A v. significant attribute of LOE is being tax efficient - you don't have income therefore you pay no tax. Chapter 3 above describes a share fund returning 13% as income which you live off - income is taxable.

What SteveN is describing is simply diversifying from IP into a share fund and using 50% gearing (using margin lending) on the share fund.

Does anyone else have views on what is and is not LOE ?

Cheers,

Keith
 
Steve Navra said:
You ARE using your equity!
You are drawing your equity OUT of its lazy home and putting it to use in a more efficient way, whilst still retaining the leverage and CG.
Some people are too risk averse to do even this. :rolleyes:
Unless you have an extremely broad definition of Living Off Equity ie Investing = LOE, then I would say that you are merely leveraging to provide more growth, which is something we all do already.


Steve Navra said:
The use of this borrowed money enables you to fund the holding costs of the entire portfolio and provides living income. So you are living off it. (If it were left as equity in the property there would be NO INCOME to live off.)
No - that's living off INCOME, living off Equity is as described in post 1 of this thread.

Steve Navra said:
Did you think LOE was spending your CAPITAL in the hope of future growth? :confused::confused::confused:

Remember NO Growth = NO SPEND
Oh no, I agree that 'only a freaking moron would spend equity before growth occurs'.


Steve Navra said:
Should you have some years of good Capital Growth in either shares or property (Like we have had for the past decade . . . and are still having) then you can (once you have made it), blow a bit of capital.
As you said above no-growth=no spend. But what happens when growth doesn't occur ?

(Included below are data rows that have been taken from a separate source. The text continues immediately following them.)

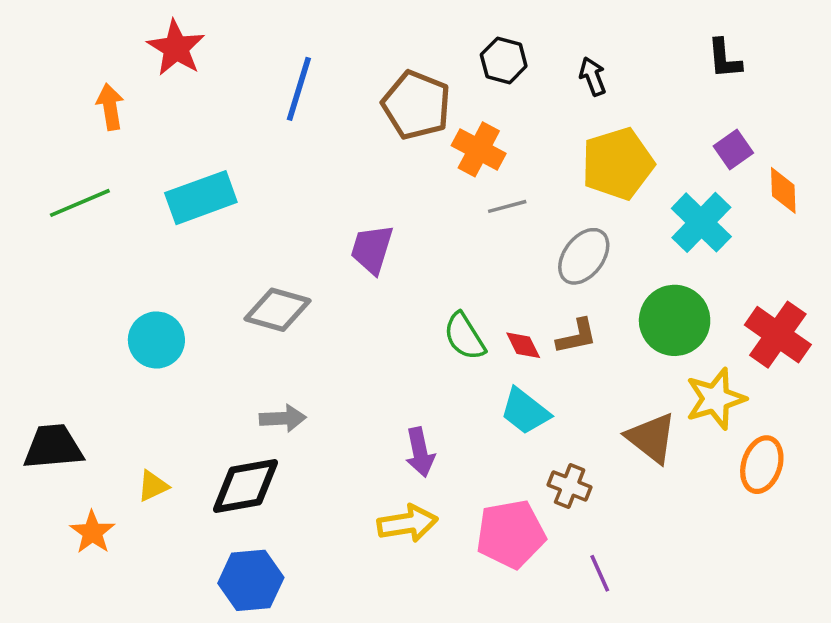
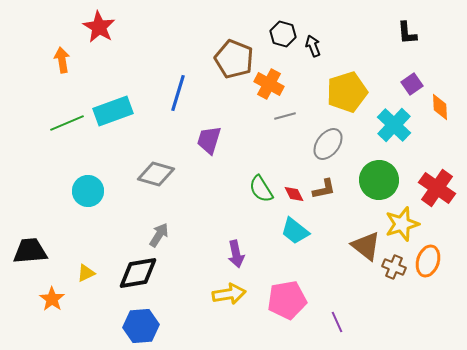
black arrow: (593, 76) -> (313, 46), moved
blue line: (299, 89) -> (178, 93), moved
green line: (80, 203) -> (67, 123), moved
gray arrow: (283, 418) -> (159, 235), turned -55
brown cross: (570, 486) -> (394, 267), moved

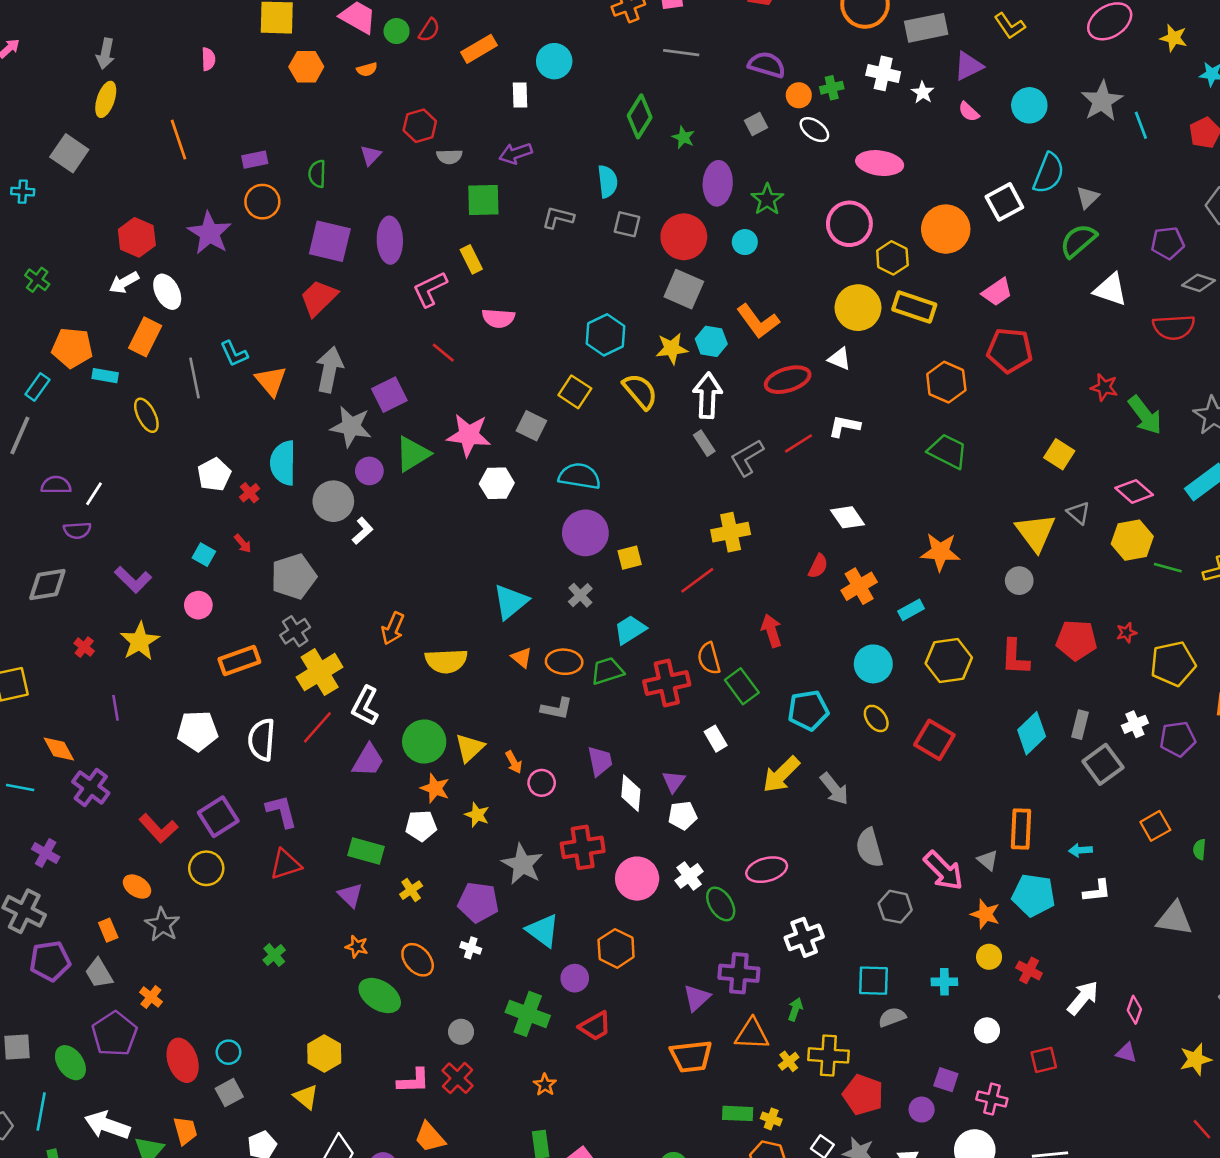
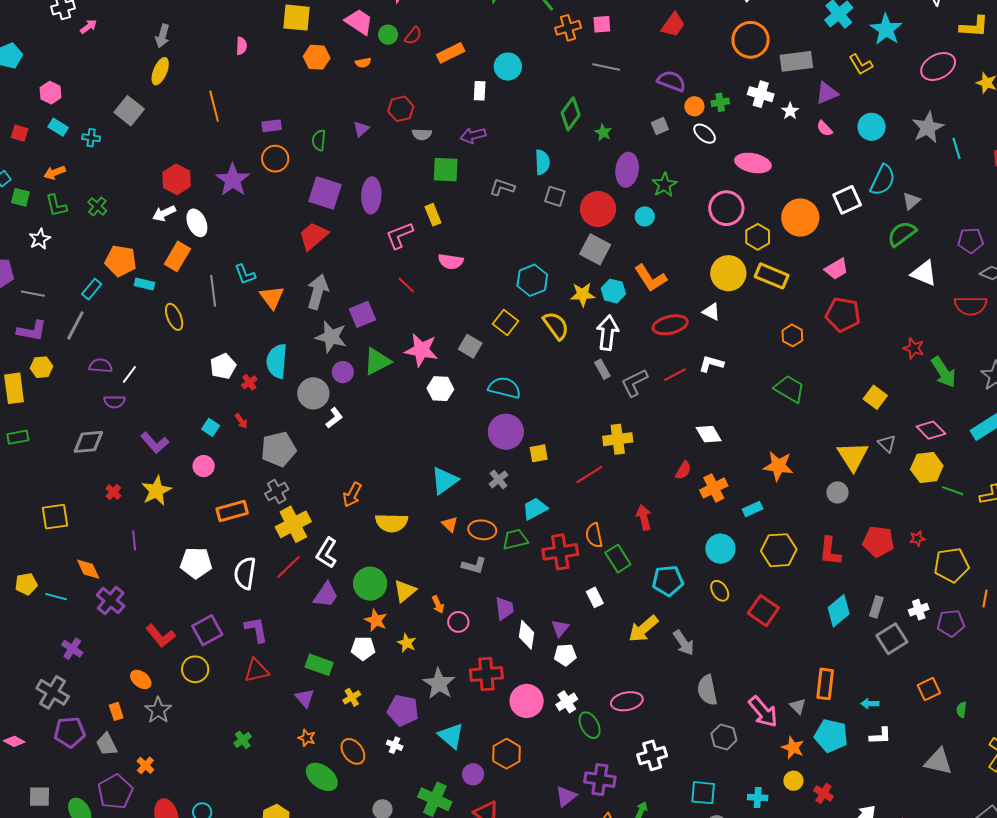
orange hexagon: (946, 382) -> (792, 335), size x0.7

I'll repeat what I said above -

What you have described is getting income to live off from a share fund that consistently returns 13% in dividends & distributions and also has capital growth.

Cheers,

Keith
 
Steve Navra said:
But I warn you that there will be some who will attack most of what you do as being:

  • Too risky
  • Only happened in times of good growth
  • The next ten years of doing the same will send you broke.
  • Just will refuse to believe that property, shares, or any form of asset will EVER grow again.
  • And even if there might be future growth, the baby-boomer retirement will kill this too
:D:D:D:D:D:D:D:D:D:D:D:D:D:D:D:D:D:D:D:D:D:D:D:D:D:D:D:D:D:D:D:D:D:D:D:D:D:D:D:D:D:D:D:D:D:D:D:D:D:D

However, I will look forward to hearing about it anyway :p

Regards,

Steve :)

I was thinking about your above list overnight , and realised that, while there are many different views on the forum on how to invest , most of the time people don't necessarily attack other peoples views on investing . Most of the time people seem to accept that there are just different ways to do things.

As far as methodology , the only person who seems to draw recurring negative comments ( as well as many adoring fans :0 ) .... is yourself.